### WORK REQUEST:
Retype the lines below exactly, but only those from the line that has "Simple Table" through the line that has "An HTML attachment was". Omit every picture.

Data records
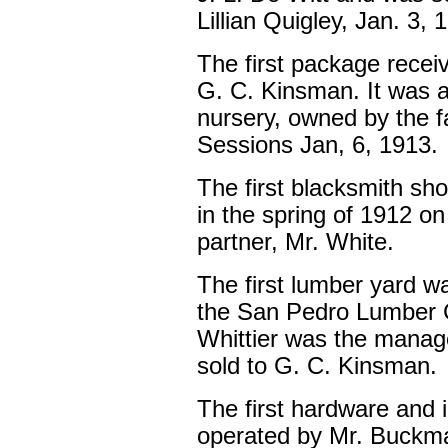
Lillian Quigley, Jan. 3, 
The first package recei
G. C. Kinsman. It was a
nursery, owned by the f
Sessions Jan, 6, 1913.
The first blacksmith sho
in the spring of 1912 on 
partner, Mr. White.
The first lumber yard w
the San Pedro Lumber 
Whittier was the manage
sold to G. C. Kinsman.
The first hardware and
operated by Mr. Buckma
* * *
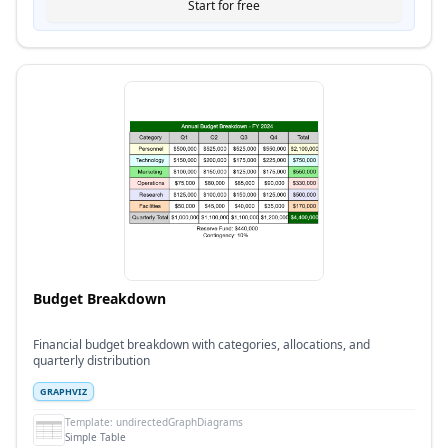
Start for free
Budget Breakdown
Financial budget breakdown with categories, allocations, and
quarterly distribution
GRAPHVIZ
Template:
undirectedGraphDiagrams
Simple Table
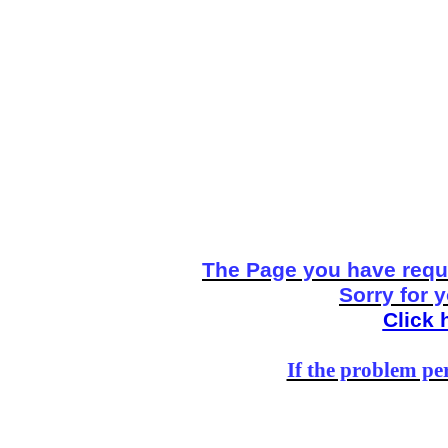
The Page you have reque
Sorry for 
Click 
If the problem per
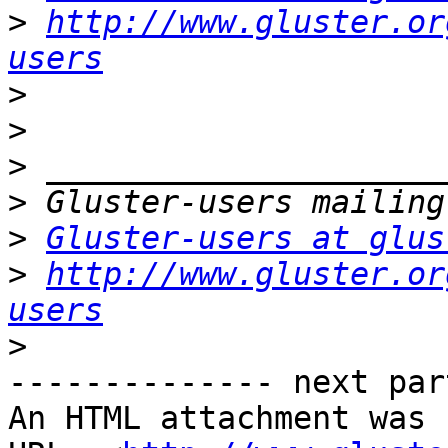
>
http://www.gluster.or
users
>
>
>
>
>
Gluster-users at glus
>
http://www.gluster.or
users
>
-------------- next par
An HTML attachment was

### RESPONSE AREA:
Simple Table
The Page you have reque
Sorry for 
Click 
If the problem per
>
http://www.gluster.or
users
>
>
>
>
>
Gluster-users at glus
>
http://www.gluster.or
users
>
-------------- next par
An HTML attachment was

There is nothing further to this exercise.